*Task to complete:*
In the copy, include every record below exactly as it appears, but no pictures.

*Information supplied:*
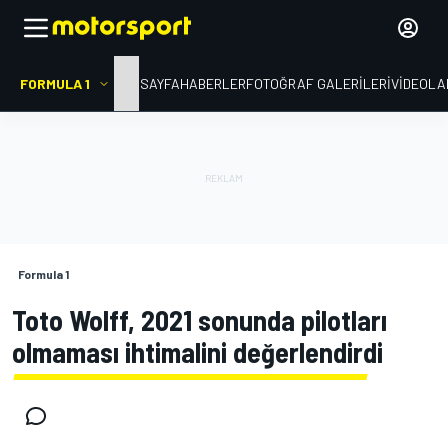
FORMULA 1
ANA SAYFA
HABERLER
FOTOĞRAF GALERILERI
VIDEOLA
Formula 1
Toto Wolff, 2021 sonunda pilotları
olmaması ihtimalini değerlendirdi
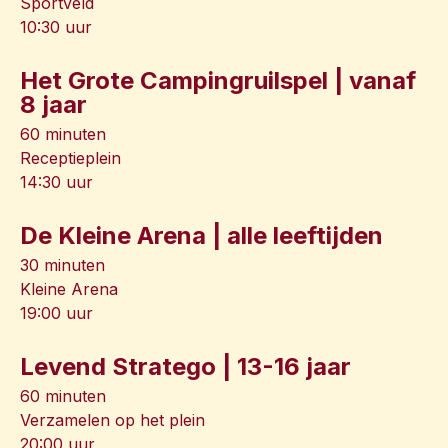
Sportveld
10:30 uur
Het Grote Campingruilspel | vanaf
8 jaar
60 minuten
Receptieplein
14:30 uur
De Kleine Arena | alle leeftijden
30 minuten
Kleine Arena
19:00 uur
Levend Stratego | 13-16 jaar
60 minuten
Verzamelen op het plein
20:00 uur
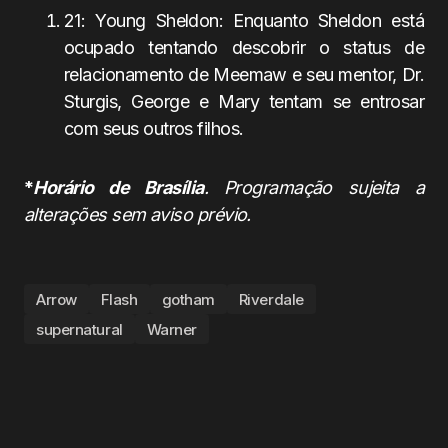
21: Young Sheldon: Enquanto Sheldon está
ocupado tentando descobrir o status de
relacionamento de Meemaw e seu mentor, Dr.
Sturgis, George e Mary tentam se entrosar
com seus outros filhos.
*
Horário de Brasília
. Programação sujeita a
alterações sem aviso prévio.
Arrow
Flash
gotham
Riverdale
supernatural
Warner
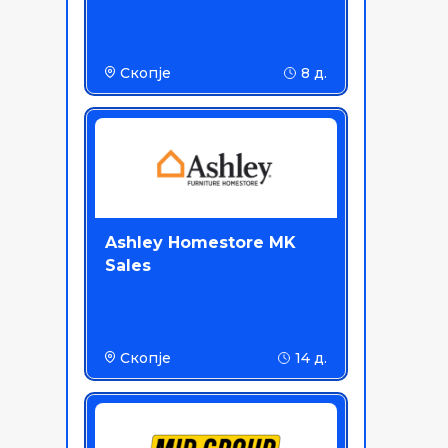
Скопје
8 д.
Ashley Homestore MK
Sales
Скопје
14 д.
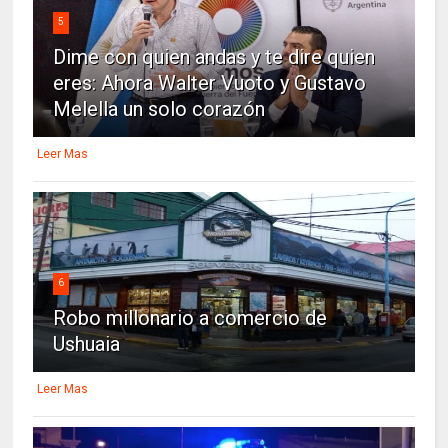
5
Dime con quien andas y te dire quien
eres: Ahora Walter Vuoto y Gustavo
Melella un solo corazón
Leer Mas
6
Robo millonario a comercio de
Ushuaia
Leer Mas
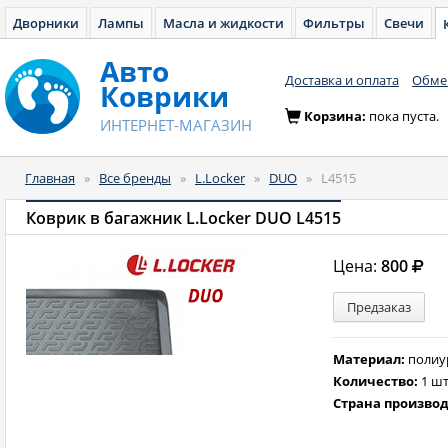
Дворники
Лампы
Масла и жидкости
Фильтры
Свечи
Авто
Доставка и оплата
Обмен
Коврики
Корзина:
пока пуста.
ИНТЕРНЕТ-МАГАЗИН
Главная
»
Все бренды
»
L.Locker
»
DUO
»
L4515
Коврик в багажник L.Locker DUO L4515
Цена:
800
Предзаказ
Материал:
полиу
Количество:
1 шт
Страна произво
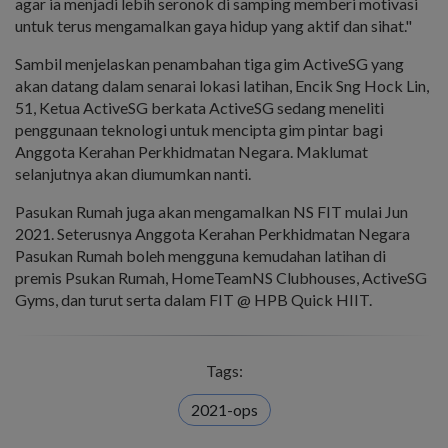
agar ia menjadi lebih seronok di samping memberi motivasi
untuk terus mengamalkan gaya hidup yang aktif dan sihat."
Sambil menjelaskan penambahan tiga gim ActiveSG yang
akan datang dalam senarai lokasi latihan, Encik Sng Hock Lin,
51, Ketua ActiveSG berkata ActiveSG sedang meneliti
penggunaan teknologi untuk mencipta gim pintar bagi
Anggota Kerahan Perkhidmatan Negara. Maklumat
selanjutnya akan diumumkan nanti.
Pasukan Rumah juga akan mengamalkan NS FIT mulai Jun
2021. Seterusnya Anggota Kerahan Perkhidmatan Negara
Pasukan Rumah boleh mengguna kemudahan latihan di
premis Psukan Rumah, HomeTeamNS Clubhouses, ActiveSG
Gyms, dan turut serta dalam FIT @ HPB Quick HIIT.
Tags:
2021-ops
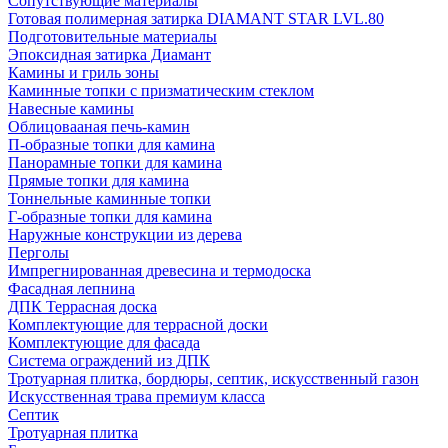
Сопутствующие материалы
Готовая полимерная затирка DIAMANT STAR LVL.80
Подготовительные материалы
Эпоксидная затирка Диамант
Камины и гриль зоны
Каминные топки с призматическим стеклом
Навесные камины
Облицовааная печь-камин
П-образные топки для камина
Панорамные топки для камина
Прямые топки для камина
Тоннельные каминные топки
Г-образные топки для камина
Наружные конструкции из дерева
Перголы
Импрегнированная древесина и термодоска
Фасадная лепнина
ДПК Террасная доска
Комплектующие для террасной доски
Комплектующие для фасада
Система ограждений из ДПК
Тротуарная плитка, бордюры, септик, искусственный газон
Искусственная трава премиум класса
Септик
Тротуарная плитка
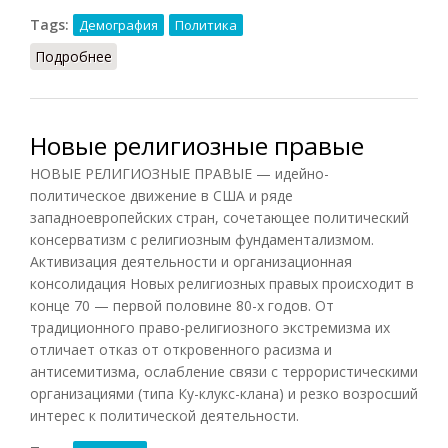
Tags:
Демография
Политика
Подробнее
о Утечка умов (КПС, 1988)
Новые религиозные правые
НОВЫЕ РЕЛИГИОЗНЫЕ ПРАВЫЕ — идейно-
политическое движение в США и ряде
западноевропейских стран, сочетающее политический
консерватизм с религиозным фундаментализмом.
Активизация деятельности и организационная
консолидация Новых религиозных правых происходит в
конце 70 — первой половине 80-х годов. От
традиционного право-религиозного экстремизма их
отличает отказ от откровенного расизма и
антисемитизма, ослабление связи с террористическими
организациями (типа Ку-клукс-клана) и резко возросший
интерес к политической деятельности.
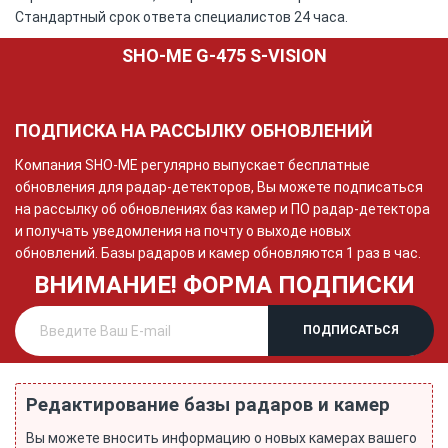
Стандартный срок ответа специалистов 24 часа.
SHO-ME G-475 S-VISION
ПОДПИСКА НА РАССЫЛКУ ОБНОВЛЕНИЙ
Компания SHO-ME регулярно выпускает бесплатные
обновления для радар-детекторов, Вы можете подписаться
на рассылку об обновлениях баз камер и ПО радар-детектора
и получать уведомления на почту о выходе новых
обновлений. Базы радаров и камер обновляются 1 раз в час.
ВНИМАНИЕ! ФОРМА ПОДПИСКИ
Редактирование базы радаров и камер
Вы можете вносить информацию о новых камерах вашего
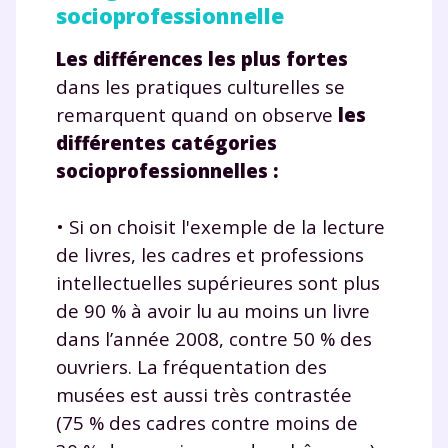
socioprofessionnelle
Les différences les plus fortes
dans les pratiques culturelles se
remarquent quand on observe
les
différentes catégories
socioprofessionnelles :
• Si on choisit l'exemple de la lecture
de livres, les cadres et professions
intellectuelles supérieures sont plus
de 90 % à avoir lu au moins un livre
dans l’année 2008, contre 50 % des
ouvriers. La fréquentation des
musées est aussi très contrastée
(75 % des cadres contre moins de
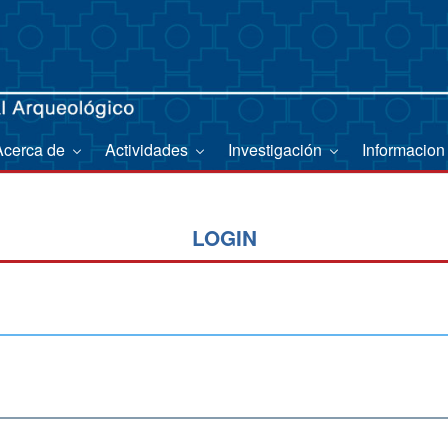
Acerca de
Actividades
Investigación
Informacion
LOGIN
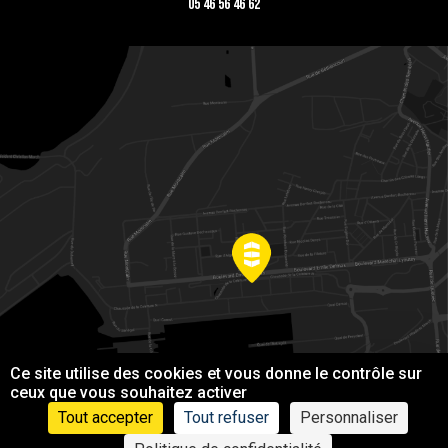
05 46 56 46 62
Ce site utilise des cookies et vous donne le contrôle sur
ceux que vous souhaitez activer
Tout accepter
Tout refuser
Personnaliser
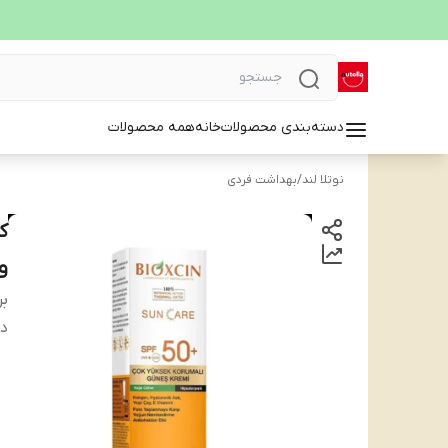
دسته‌بندی محصولات
خانه
همه محصولات
نوتلا لند
/
بهداشت فردی
و 
بر
دس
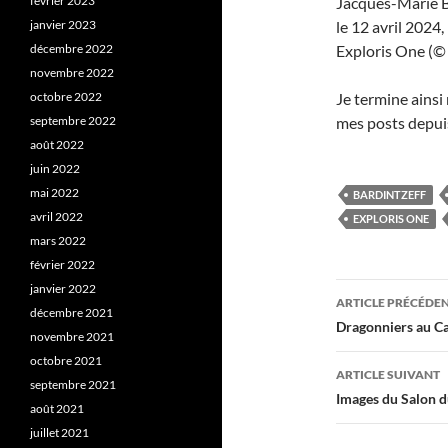
février 2023
Jacques-Marie Ba
janvier 2023
le 12 avril 2024,
décembre 2022
Exploris One (© 
novembre 2022
octobre 2022
Je termine ainsi 
septembre 2022
mes posts depuis
août 2022
juin 2022
mai 2022
BARDINTZEFF
avril 2022
EXPLORIS ONE
mars 2022
février 2022
Navigati
janvier 2022
ARTICLE PRÉCÉDE
décembre 2021
des
Dragonniers au C
novembre 2021
articles
octobre 2021
ARTICLE SUIVANT
septembre 2021
Images du Salon d
août 2021
juillet 2021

*Written answer:*
FORMULA 1
ANA SAYFA
HABERLER
FOTOĞRAF GALERILERI
VIDEOLA
Formula 1
Toto Wolff, 2021 sonunda pilotları
olmaması ihtimalini değerlendirdi
Sportveld
10:30 uur
Het Grote Campingruilspel | vanaf
8 jaar
60 minuten
Receptieplein
14:30 uur
De Kleine Arena | alle leeftijden
30 minuten
Kleine Arena
19:00 uur
Levend Stratego | 13-16 jaar
60 minuten
Verzamelen op het plein
20:00 uur
21: Young Sheldon: Enquanto Sheldon está
ocupado tentando descobrir o status de
relacionamento de Meemaw e seu mentor, Dr.
Sturgis, George e Mary tentam se entrosar
com seus outros filhos.
*
Horário de Brasília
. Programação sujeita a
alterações sem aviso prévio.
Arrow
Flash
gotham
Riverdale
supernatural
Warner
Скопје
8 д.
Ashley Homestore MK
Sales
Скопје
14 д.
5
Dime con quien andas y te dire quien
eres: Ahora Walter Vuoto y Gustavo
Melella un solo corazón
Leer Mas
6
Robo millonario a comercio de
Ushuaia
Leer Mas
Дворники
Лампы
Масла и жидкости
Фильтры
Свечи
Авто
Доставка и оплата
Обмен
Коврики
Корзина:
пока пуста.
ИНТЕРНЕТ-МАГАЗИН
Главная
»
Все бренды
»
L.Locker
»
DUO
»
L4515
Коврик в багажник L.Locker DUO L4515
Цена:
800
Предзаказ
Материал:
полиу
Количество:
1 шт
Страна произво
agar ia menjadi lebih seronok di samping memberi motivasi
untuk terus mengamalkan gaya hidup yang aktif dan sihat."
Sambil menjelaskan penambahan tiga gim ActiveSG yang
akan datang dalam senarai lokasi latihan, Encik Sng Hock Lin,
51, Ketua ActiveSG berkata ActiveSG sedang meneliti
penggunaan teknologi untuk mencipta gim pintar bagi
Anggota Kerahan Perkhidmatan Negara. Maklumat
selanjutnya akan diumumkan nanti.
Pasukan Rumah juga akan mengamalkan NS FIT mulai Jun
2021. Seterusnya Anggota Kerahan Perkhidmatan Negara
Pasukan Rumah boleh mengguna kemudahan latihan di
premis Psukan Rumah, HomeTeamNS Clubhouses, ActiveSG
Gyms, dan turut serta dalam FIT @ HPB Quick HIIT.
Tags:
2021-ops
Сопутствующие материалы
Готовая полимерная затирка DIAMANT STAR LVL.80
Подготовительные материалы
Эпоксидная затирка Диамант
Камины и гриль зоны
Каминные топки с призматическим стеклом
Навесные камины
Облицовааная печь-камин
П-образные топки для камина
Панорамные топки для камина
Прямые топки для камина
Тоннельные каминные топки
Г-образные топки для камина
Наружные конструкции из дерева
Перголы
Импрегнированная древесина и термодоска
Фасадная лепнина
ДПК Террасная доска
Комплектующие для террасной доски
Комплектующие для фасада
Система ограждений из ДПК
Тротуарная плитка, бордюры, септик, искусственный газон
Искусственная трава премиум класса
Септик
Тротуарная плитка
Tags:
Демография
Политика
Подробнее
о Утечка умов (КПС, 1988)
Новые религиозные правые
НОВЫЕ РЕЛИГИОЗНЫЕ ПРАВЫЕ — идейно-
политическое движение в США и ряде
западноевропейских стран, сочетающее политический
консерватизм с религиозным фундаментализмом.
Активизация деятельности и организационная
консолидация Новых религиозных правых происходит в
конце 70 — первой половине 80-х годов. От
традиционного право-религиозного экстремизма их
отличает отказ от откровенного расизма и
антисемитизма, ослабление связи с террористическими
организациями (типа Ку-клукс-клана) и резко возросший
интерес к политической деятельности.
Стандартный срок ответа специалистов 24 часа.
SHO-ME G-475 S-VISION
ПОДПИСКА НА РАССЫЛКУ ОБНОВЛЕНИЙ
Компания SHO-ME регулярно выпускает бесплатные
обновления для радар-детекторов, Вы можете подписаться
на рассылку об обновлениях баз камер и ПО радар-детектора
и получать уведомления на почту о выходе новых
обновлений. Базы радаров и камер обновляются 1 раз в час.
ВНИМАНИЕ! ФОРМА ПОДПИСКИ
Редактирование базы радаров и камер
Вы можете вносить информацию о новых камерах вашего
socioprofessionnelle
Les différences les plus fortes
dans les pratiques culturelles se
remarquent quand on observe
les
différentes catégories
socioprofessionnelles :
• Si on choisit l'exemple de la lecture
de livres, les cadres et professions
intellectuelles supérieures sont plus
de 90 % à avoir lu au moins un livre
dans l’année 2008, contre 50 % des
ouvriers. La fréquentation des
musées est aussi très contrastée
(75 % des cadres contre moins de
Acerca de
Actividades
Investigación
Informacion
LOGIN
05 46 56 46 62
Ce site utilise des cookies et vous donne le contrôle sur
ceux que vous souhaitez activer
Tout accepter
Tout refuser
Personnaliser
دسته‌بندی محصولات
خانه
همه محصولات
نوتلا لند
/
بهداشت فردی
و 
بر
دس
février 2023
Jacques-Marie Ba
janvier 2023
le 12 avril 2024,
décembre 2022
Exploris One (© 
novembre 2022
octobre 2022
Je termine ainsi 
septembre 2022
mes posts depuis
août 2022
juin 2022
mai 2022
BARDINTZEFF
avril 2022
EXPLORIS ONE
mars 2022
février 2022
Navigati
janvier 2022
ARTICLE PRÉCÉDE
décembre 2021
des
Dragonniers au C
novembre 2021
articles
octobre 2021
ARTICLE SUIVANT
septembre 2021
Images du Salon d
août 2021
juillet 2021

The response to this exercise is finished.